By contrast, there’s poor old Jimmy Martin. Not actually a bad person, but definitely someone on a downward spiral to a bad place. Someone who can’t bring themselves to care any more, trying to find the fastest way down and out on Martian soil. It is not, we think, going to end well for Jimmy. But he’sa fantastic narrator. There’s a self aware dryness to his inner monologue, which strips bare his own pretensions, examines his own failings and, although it doesn’t care to fix them, perhaps acknowledges that they exist. At the same time, Jimmy’s head gives us observations on everyone he knows on Mars as we go through it - and he’s both observant and rather funny. I was often left cracking a smile at a particularly pithy character note, then burying my head in my hands as he once again makes the Worst Choice. Jimmy isn’t a hero. He’s just this guy, you know? Someone on the lower rungs of society, and sliding - but a person, whole and entire, trying to do something with his life, and reacting to it not being what he thought it would be. Some people have greatness thrust upon them; Jimmy...Jimmy is trying hard not to have anything thrust upon him, often while running away and creatively insulting it, and that makes him a joy to read. In honesty though, he’;s also a painful portrait of a man on his last nerve, one mistake away from falling down a dark hole; the humour can be a little dark, but it’s got honesty in it to make it so. I despair of Jimmy, and cheer his victories, and will him to succeed. An augmented Martian workman, an everyman who sort of isn’t, he’s the voice I think I enjoyed hearing from most.
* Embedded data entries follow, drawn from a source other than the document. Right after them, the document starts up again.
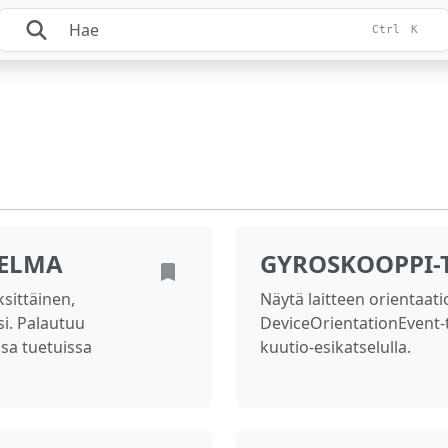
Ctrl
K
JELMA
GYROSKOOPPI-
ksittäinen,
Näytä laitteen orientaat
si. Palautuu
DeviceOrientationEvent-t
ssa tuetuissa
kuutio-esikatselulla.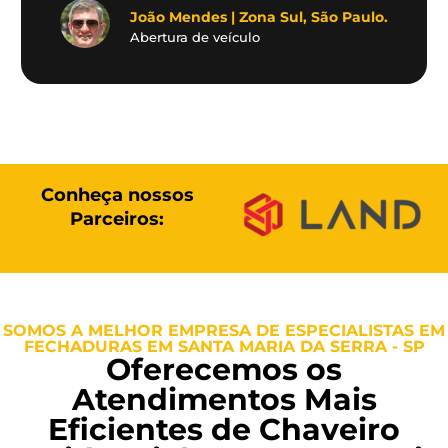
João Mendes | Zona Sul, São Paulo.
Abertura de veículo
Conheça nossos
Parceiros:
SOMOS A MELHOR EMPRESA DE ESPECIALISTAS EM
FECHADURAS EM SANTA MARIA DA SERRA - SP
Oferecemos os
Atendimentos Mais
Eficientes de Chaveiro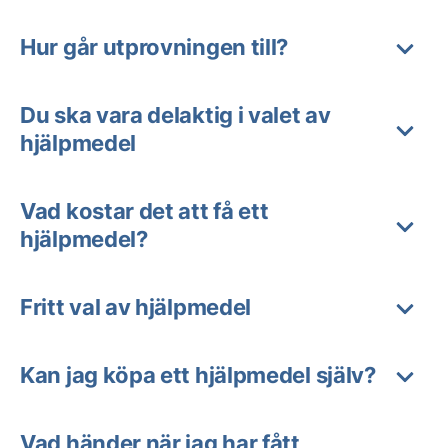
Hur går utprovningen till?
Du ska vara delaktig i valet av
hjälpmedel
Vad kostar det att få ett
hjälpmedel?
Fritt val av hjälpmedel
Kan jag köpa ett hjälpmedel själv?
Vad händer när jag har fått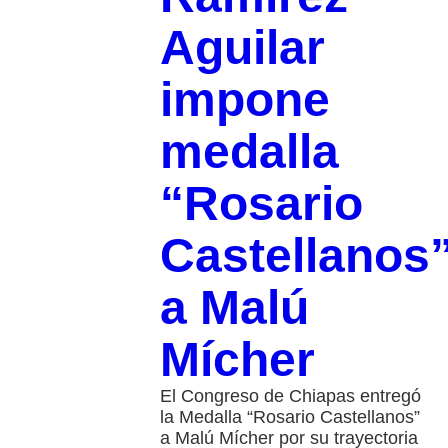
Aguilar
impone
medalla
“Rosario
Castellanos
a Malú
Mícher
El Congreso de Chiapas entregó
la Medalla “Rosario Castellanos”
a Malú Mícher por su trayectoria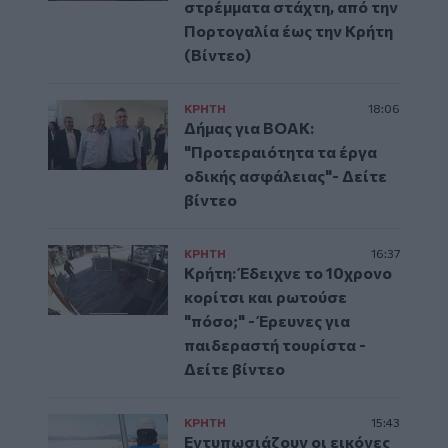
στρέμματα στάχτη, από την
Πορτογαλία έως την Κρήτη
(Βίντεο)
ΚΡΗΤΗ
18:06
Δήμας για ΒΟΑΚ:
"Προτεραιότητα τα έργα
οδικής ασφάλειας"- Δείτε
βίντεο
ΚΡΗΤΗ
16:37
Κρήτη: Έδειχνε το 10χρονο
κορίτσι και ρωτούσε
"πόσο;" - Έρευνες για
παιδεραστή τουρίστα -
Δείτε βίντεο
ΚΡΗΤΗ
15:43
Εντυπωσιάζουν οι εικόνες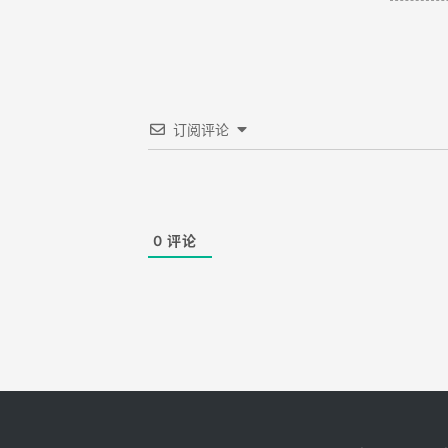
订阅评论
0
评论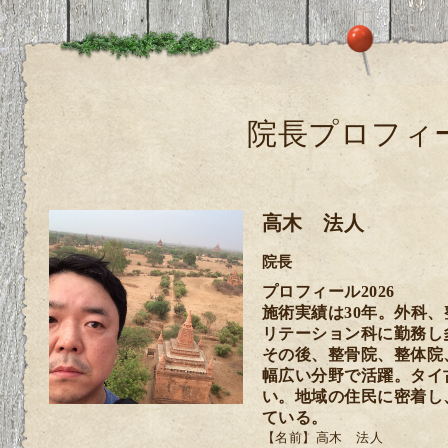
院長プロフィ
高木 法人
院長
プロフィール2026
施術実績は30年。外科
リテーション科に勤務し
その後、整骨院、整体院
幅広い分野で活躍。タイ
い。
地域の住民に密着し
ている。
【名前】
高木 法人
The story is...well, it’s something. A fast paced techno thriller, expertly blending high concept transhumanism, old secrets, new lies, and high-velocity gunfire. I’ll say this: I tore through the text, basically couldn’t put it down. This is a book which asks questions, big questions, about what humanity is, what intelligence is, and how we see ourselves and our place in the world. But also it has some fantastic snark, snappy dialogue, and the sort of high-tension chases, and high octane consequences that will leave you turning pages well into the night.

At this point, it’s presumably no surprise to anyone, but I’d recommend this book without hesitation. You can probably even read it as a standalone, though I suspect the context from Dogs of War adds something to the narrative. In any case, it’s another must-read from Tchaikovsky. So get out there and read it.